INSTRUCTIONS FOR THE TASK> Starting at the line with "- 파일 형식 : PDF" and going on through the line with "Alors que la", reproduce each line in the records below exactly and nothing more.

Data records
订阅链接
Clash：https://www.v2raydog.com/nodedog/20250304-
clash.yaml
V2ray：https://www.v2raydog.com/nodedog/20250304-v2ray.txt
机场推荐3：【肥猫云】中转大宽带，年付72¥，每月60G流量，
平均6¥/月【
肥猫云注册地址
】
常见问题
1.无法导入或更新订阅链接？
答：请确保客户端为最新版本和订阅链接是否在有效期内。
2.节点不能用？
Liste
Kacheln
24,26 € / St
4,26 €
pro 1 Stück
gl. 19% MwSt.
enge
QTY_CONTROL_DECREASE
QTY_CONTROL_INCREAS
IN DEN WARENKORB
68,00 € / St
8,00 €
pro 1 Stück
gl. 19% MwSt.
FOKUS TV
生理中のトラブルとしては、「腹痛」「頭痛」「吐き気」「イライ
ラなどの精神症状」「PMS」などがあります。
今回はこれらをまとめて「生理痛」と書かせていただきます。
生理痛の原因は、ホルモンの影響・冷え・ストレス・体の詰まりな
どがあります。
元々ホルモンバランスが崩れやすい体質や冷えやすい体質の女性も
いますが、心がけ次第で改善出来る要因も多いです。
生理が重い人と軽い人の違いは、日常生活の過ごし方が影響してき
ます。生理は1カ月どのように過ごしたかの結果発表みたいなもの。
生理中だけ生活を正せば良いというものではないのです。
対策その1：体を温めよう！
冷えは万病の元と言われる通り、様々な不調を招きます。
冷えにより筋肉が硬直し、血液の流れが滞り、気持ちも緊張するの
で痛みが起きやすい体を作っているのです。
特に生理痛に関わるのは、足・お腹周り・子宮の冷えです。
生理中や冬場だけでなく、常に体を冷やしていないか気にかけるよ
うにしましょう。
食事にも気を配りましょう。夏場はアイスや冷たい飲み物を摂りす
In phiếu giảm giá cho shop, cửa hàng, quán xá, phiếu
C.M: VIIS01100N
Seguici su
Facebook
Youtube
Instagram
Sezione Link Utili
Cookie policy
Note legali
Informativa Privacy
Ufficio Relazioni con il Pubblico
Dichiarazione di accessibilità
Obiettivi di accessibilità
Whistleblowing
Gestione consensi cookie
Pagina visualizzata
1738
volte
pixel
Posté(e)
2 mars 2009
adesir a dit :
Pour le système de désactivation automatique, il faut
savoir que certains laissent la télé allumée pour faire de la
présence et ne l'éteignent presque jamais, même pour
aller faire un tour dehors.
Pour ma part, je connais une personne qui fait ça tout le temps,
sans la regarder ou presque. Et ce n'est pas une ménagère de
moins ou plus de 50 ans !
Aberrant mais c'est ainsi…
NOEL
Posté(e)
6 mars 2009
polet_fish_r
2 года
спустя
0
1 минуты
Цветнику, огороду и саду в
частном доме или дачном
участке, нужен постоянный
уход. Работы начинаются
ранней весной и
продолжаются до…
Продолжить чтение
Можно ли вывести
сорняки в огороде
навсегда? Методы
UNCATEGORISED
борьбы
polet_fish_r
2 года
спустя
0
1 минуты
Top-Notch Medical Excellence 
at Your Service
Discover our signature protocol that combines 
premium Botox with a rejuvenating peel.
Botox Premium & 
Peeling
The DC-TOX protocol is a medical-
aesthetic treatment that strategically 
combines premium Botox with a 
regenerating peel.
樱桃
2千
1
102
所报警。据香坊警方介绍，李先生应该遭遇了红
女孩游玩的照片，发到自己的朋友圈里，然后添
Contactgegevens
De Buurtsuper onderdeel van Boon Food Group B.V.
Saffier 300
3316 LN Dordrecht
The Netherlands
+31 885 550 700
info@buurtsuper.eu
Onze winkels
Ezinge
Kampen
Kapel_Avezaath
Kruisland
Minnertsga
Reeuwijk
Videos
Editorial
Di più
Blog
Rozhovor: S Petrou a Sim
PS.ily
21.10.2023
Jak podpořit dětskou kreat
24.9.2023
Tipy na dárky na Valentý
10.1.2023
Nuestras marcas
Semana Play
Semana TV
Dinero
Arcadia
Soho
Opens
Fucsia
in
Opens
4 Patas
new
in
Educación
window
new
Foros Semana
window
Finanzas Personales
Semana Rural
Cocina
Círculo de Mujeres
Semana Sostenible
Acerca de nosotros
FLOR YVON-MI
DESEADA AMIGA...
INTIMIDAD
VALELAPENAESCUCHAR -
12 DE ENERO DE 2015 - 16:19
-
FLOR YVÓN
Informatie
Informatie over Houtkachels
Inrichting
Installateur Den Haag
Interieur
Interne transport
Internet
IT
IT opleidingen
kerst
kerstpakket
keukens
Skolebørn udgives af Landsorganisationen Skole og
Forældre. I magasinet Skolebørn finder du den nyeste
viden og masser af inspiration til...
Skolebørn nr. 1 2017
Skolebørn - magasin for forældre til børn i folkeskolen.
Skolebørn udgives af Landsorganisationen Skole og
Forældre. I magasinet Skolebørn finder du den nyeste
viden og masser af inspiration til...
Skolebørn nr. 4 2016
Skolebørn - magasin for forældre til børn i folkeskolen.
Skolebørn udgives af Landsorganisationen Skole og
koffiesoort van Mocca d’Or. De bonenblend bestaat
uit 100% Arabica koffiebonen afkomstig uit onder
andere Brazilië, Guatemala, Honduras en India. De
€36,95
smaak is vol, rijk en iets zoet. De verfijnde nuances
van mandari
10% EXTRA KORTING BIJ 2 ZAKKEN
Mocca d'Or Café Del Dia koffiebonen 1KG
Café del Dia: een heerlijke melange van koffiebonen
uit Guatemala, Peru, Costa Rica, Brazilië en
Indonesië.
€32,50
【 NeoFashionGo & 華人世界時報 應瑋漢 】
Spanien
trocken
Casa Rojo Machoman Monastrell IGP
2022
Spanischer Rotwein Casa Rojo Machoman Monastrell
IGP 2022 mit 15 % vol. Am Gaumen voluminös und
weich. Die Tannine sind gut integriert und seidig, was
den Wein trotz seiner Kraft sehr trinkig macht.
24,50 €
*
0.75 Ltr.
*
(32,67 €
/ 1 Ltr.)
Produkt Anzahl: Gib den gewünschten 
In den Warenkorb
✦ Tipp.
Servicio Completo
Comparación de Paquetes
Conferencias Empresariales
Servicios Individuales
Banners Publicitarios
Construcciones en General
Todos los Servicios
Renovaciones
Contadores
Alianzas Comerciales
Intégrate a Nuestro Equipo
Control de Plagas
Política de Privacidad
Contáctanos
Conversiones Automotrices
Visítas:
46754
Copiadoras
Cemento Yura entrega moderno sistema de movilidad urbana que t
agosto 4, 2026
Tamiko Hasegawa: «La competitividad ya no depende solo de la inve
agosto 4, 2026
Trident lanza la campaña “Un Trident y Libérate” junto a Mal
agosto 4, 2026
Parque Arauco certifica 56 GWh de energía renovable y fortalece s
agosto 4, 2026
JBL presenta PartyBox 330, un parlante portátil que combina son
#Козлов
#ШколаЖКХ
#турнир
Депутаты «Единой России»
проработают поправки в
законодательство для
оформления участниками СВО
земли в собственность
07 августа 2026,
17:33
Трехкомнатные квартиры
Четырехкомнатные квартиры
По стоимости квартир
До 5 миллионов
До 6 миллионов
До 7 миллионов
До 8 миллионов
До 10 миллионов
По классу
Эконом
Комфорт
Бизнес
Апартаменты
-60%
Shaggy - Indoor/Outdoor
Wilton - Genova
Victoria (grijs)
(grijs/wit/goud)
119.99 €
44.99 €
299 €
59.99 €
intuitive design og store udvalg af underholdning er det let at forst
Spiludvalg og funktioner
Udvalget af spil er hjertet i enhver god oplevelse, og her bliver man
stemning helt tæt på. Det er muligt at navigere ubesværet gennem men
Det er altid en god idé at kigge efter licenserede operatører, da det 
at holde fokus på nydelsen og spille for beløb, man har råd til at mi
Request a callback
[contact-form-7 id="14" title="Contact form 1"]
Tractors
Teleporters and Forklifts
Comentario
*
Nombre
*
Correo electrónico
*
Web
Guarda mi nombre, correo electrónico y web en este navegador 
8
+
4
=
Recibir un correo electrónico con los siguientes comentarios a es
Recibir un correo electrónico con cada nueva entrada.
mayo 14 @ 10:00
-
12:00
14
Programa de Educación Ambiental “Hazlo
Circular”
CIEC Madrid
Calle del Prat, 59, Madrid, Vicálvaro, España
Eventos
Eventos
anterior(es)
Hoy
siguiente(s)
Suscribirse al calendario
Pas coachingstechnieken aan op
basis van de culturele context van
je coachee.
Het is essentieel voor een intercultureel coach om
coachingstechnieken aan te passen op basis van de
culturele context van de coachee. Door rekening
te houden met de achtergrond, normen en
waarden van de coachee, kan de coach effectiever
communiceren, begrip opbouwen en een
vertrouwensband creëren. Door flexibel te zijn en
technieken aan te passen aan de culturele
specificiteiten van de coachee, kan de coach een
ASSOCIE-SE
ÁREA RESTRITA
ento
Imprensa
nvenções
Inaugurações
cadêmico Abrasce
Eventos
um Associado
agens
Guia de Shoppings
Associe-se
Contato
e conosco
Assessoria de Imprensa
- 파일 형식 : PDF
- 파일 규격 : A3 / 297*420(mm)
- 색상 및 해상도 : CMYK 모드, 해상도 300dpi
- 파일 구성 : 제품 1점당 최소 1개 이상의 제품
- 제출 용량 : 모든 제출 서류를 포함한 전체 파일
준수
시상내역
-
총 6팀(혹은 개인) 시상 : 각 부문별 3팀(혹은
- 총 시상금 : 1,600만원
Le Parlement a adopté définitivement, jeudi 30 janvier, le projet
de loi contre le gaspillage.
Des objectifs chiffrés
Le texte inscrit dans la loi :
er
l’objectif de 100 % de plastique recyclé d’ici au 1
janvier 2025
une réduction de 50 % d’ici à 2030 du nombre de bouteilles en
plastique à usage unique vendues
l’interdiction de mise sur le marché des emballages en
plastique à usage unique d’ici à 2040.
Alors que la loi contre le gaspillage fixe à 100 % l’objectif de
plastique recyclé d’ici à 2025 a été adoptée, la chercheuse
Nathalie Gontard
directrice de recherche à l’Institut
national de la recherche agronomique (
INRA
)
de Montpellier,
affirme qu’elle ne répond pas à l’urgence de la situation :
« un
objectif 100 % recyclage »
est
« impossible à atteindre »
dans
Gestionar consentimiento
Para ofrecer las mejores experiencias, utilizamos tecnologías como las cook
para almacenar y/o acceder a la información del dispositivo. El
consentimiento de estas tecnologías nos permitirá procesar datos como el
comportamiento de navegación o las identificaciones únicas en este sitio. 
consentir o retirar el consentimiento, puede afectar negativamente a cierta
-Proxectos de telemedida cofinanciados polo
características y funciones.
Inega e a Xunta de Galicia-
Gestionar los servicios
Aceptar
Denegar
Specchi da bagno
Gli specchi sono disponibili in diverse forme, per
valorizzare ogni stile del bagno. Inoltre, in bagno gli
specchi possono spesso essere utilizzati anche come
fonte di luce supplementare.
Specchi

REPLY>
- 파일 형식 : PDF
- 파일 규격 : A3 / 297*420(mm)
- 색상 및 해상도 : CMYK 모드, 해상도 300dpi
- 파일 구성 : 제품 1점당 최소 1개 이상의 제품
- 제출 용량 : 모든 제출 서류를 포함한 전체 파일
준수
시상내역
-
총 6팀(혹은 개인) 시상 : 각 부문별 3팀(혹은
- 총 시상금 : 1,600만원
Le Parlement a adopté définitivement, jeudi 30 janvier, le projet
de loi contre le gaspillage.
Des objectifs chiffrés
Le texte inscrit dans la loi :
er
l’objectif de 100 % de plastique recyclé d’ici au 1
janvier 2025
une réduction de 50 % d’ici à 2030 du nombre de bouteilles en
plastique à usage unique vendues
l’interdiction de mise sur le marché des emballages en
plastique à usage unique d’ici à 2040.
Alors que la loi contre le gaspillage fixe à 100 % l’objectif de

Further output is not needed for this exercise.